Problem Analysis:
The task involves solving for unknown angles in triangles using the
Exterior Angle Theorem. The theorem states that the measure of an exterior angle of a triangle is equal to the sum of the measures of the two non-adjacent interior angles.
We will solve each part step by step.
---
Part 1: Find the value of \( x \)
#### Given:
- A triangle with one exterior angle labeled as \( 51^\circ \).
- One interior angle labeled as \( 19^\circ \).
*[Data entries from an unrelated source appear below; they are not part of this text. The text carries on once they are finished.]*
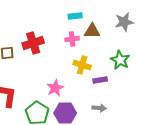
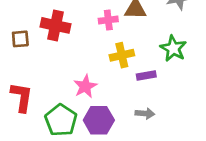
red cross: (33, 43) -> (56, 25), turned 30
yellow cross: (82, 65) -> (122, 55), turned -30

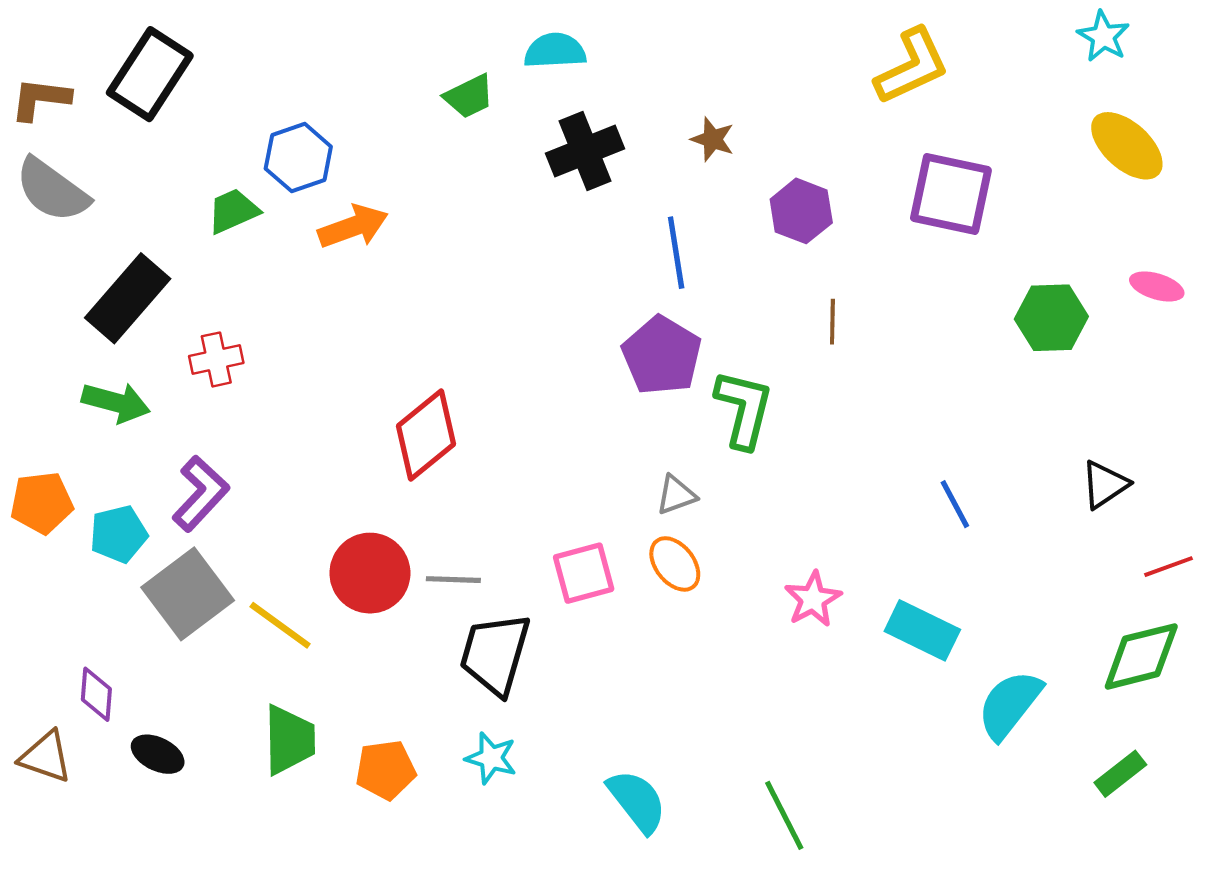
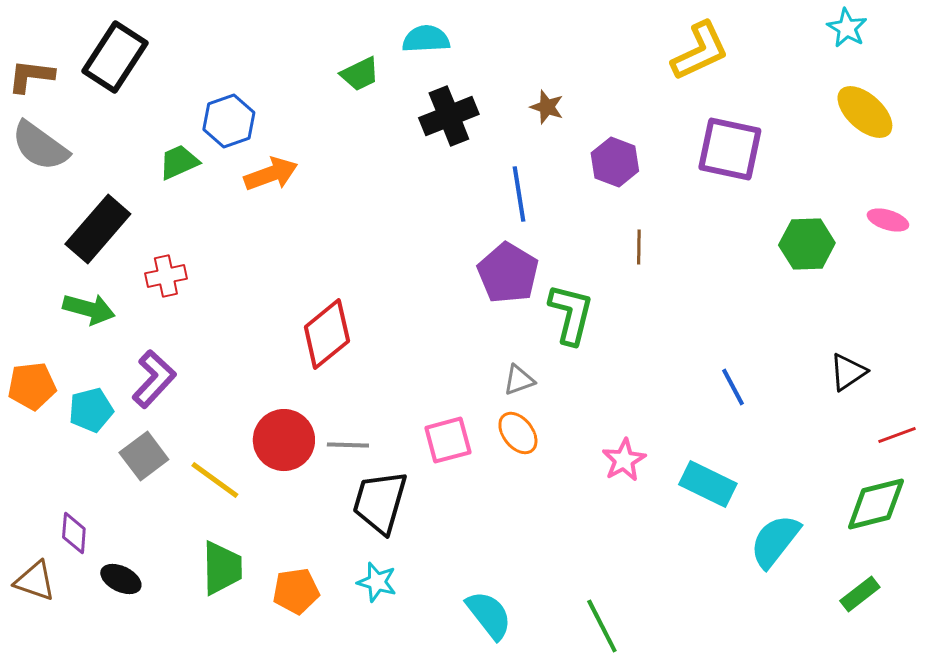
gray square: (188, 594) -> (144, 456), size x0.7

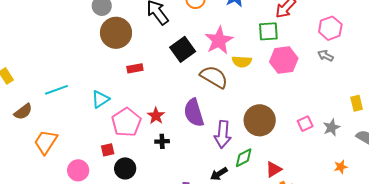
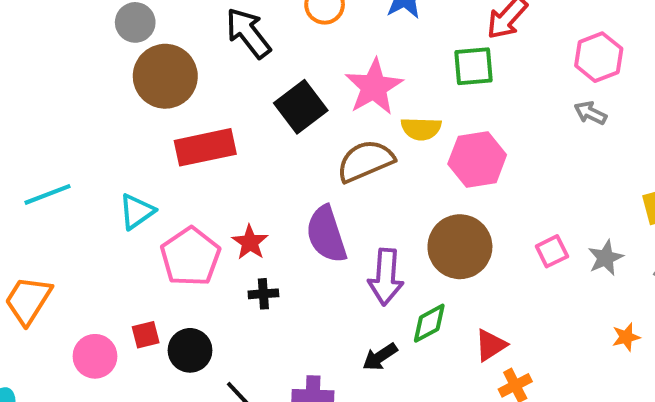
pink hexagon: (284, 60) -> (477, 159), moved
red rectangle: (135, 68) -> (205, 147), size x1.8
brown semicircle: (214, 77) -> (365, 161), turned -52
red square: (108, 150) -> (146, 335), moved

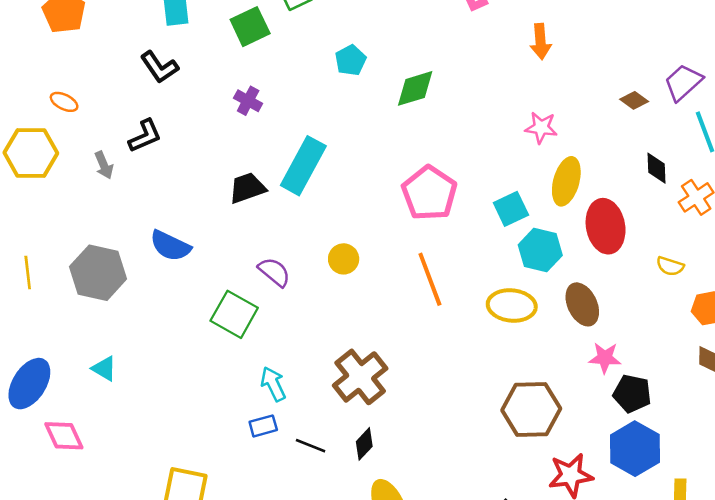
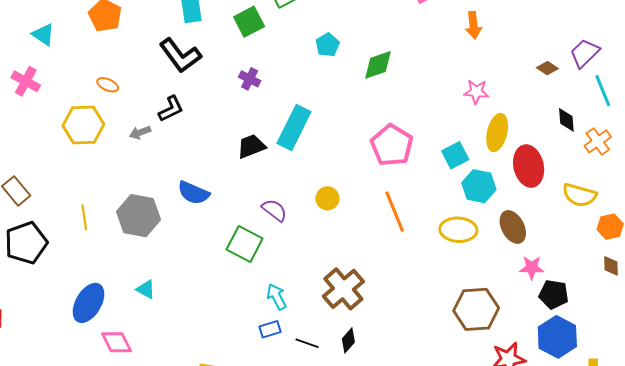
black L-shape: (159, 67) -> (180, 55), size x1.4
gray arrow: (104, 165) -> (140, 132), turned 95
yellow semicircle: (670, 266) -> (579, 195), size x1.6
- The unknown angle is labeled as \( x \).
#### Solution:
Using the Exterior Angle Theorem:
\[
\text{Exterior angle} = \text{Sum of the two non-adjacent interior angles}
\]
Here, the exterior angle is \( 51^\circ \), and the two non-adjacent interior angles are \( x \) and \( 19^\circ \). Therefore:
\[
51^\circ = x + 19^\circ
\]
Solve for \( x \):
\[
x = 51^\circ - 19^\circ = 32^\circ
\]
#### Answer:
\[
\boxed{32}
\]
---
Part 2: Find the value of \( x \)
#### Given:
- A triangle with one exterior angle labeled as \( x \).
- Two interior angles labeled as \( 32^\circ \) and \( 24^\circ \).
#### Solution:
Using the Exterior Angle Theorem:
\[
\text{Exterior angle} = \text{Sum of the two non-adjacent interior angles}
\]
Here, the exterior angle is \( x \), and the two non-adjacent interior angles are \( 32^\circ \) and \( 24^\circ \). Therefore:
\[
x = 32^\circ + 24^\circ = 56^\circ
\]
#### Answer:
\[
\boxed{56}
\]
---
Part 3: Find the values of \( x \) and \( y \)
#### Given:
- A triangle \( \triangle ABC \) with an exterior angle at vertex \( C \) labeled as \( 120^\circ \).
- Another triangle with angles \( 50^\circ \), \( y \), and an exterior angle labeled as \( 92^\circ \).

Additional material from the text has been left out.